Monday, May 5, 2014
Berkeley, Calif. (May 5, 2014) – University of San Diego (USD) School of Law second-year law student Priti Phukan, ’15 (JD), took top honors for the 2014 Notes and Comments Competition of the prestigious Berkeley Technology Law Journal (BTLJ). Her paper, “Patenting Proteins After Myriad,” earned Phukan second place and $750.
Each year, BTLJ accepts submissions on a wide variety of topics at the intersection of law and technology, including but not limited to: intellectual property, antitrust, the First Amendment, entertainment and new media, information privacy/data protection, telecommunications, biotechnology, internet, and cybercrime. Phukan married her legal and scientific backgrounds to write about chemistry-based patent claims.
In Ass’n for Molecular Pathology v. Myriad Genetics, Inc., the U. S. Supreme Court held that naturally occurring deoxyribonucleic acid (DNA) separated from the rest of the human genome is un-patentable. However, synthetically created DNA that is not naturally present is generally patentable.
Phukan’s paper provides an analysis of how Myriad might affect patent claims for proteins that are synthetically created but closely resemble naturally occurring proteins. She discusses how much chemical change a protein molecule has to undergo to make it non-naturally occurring and therefore patentable.
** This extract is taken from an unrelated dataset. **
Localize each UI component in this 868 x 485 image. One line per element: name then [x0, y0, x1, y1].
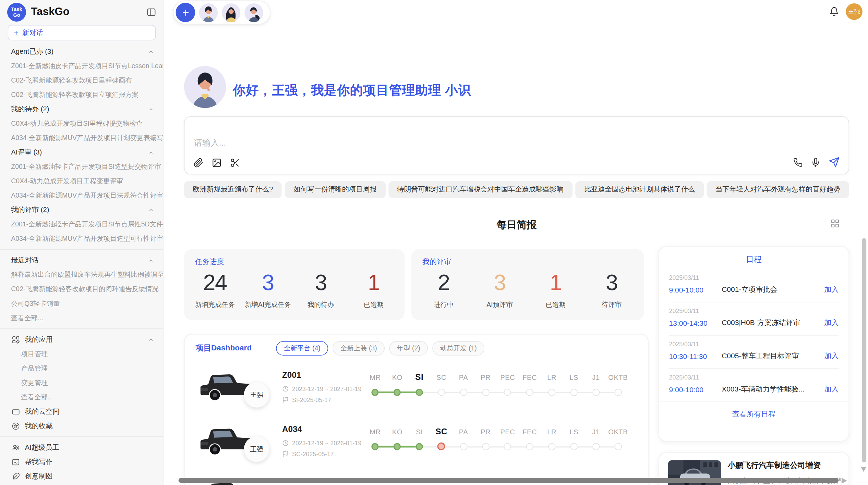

“In writing this paper,” said Phukan, “I drew upon my varied experiences and knowledge as a chemist, a patent agent, and a law student.”
Phukan graduated with honors in Chemistry and minors in both Physics and Mathematics from the Indian Institute of Technology in Mumbai, India. She continued her education in the United States, receiving a PhD in Chemistry from the University of Washington in Seattle. Before attending law school at USD, Phukan worked as a post-doctoral fellow at the Scripps Research Institute, in La Jolla, Calif.
“I was honored to have my paper supervised by some of the nation’s best IP academics,” said Phukan. “Professors Ted Sichelman and Sam Tahmassebi provided me with valuable advice and guidance.”
Phukan wrote the paper as part of the San Diego Law Review membership requirement; Sichelman encouraged her to submit the paper to law review journals.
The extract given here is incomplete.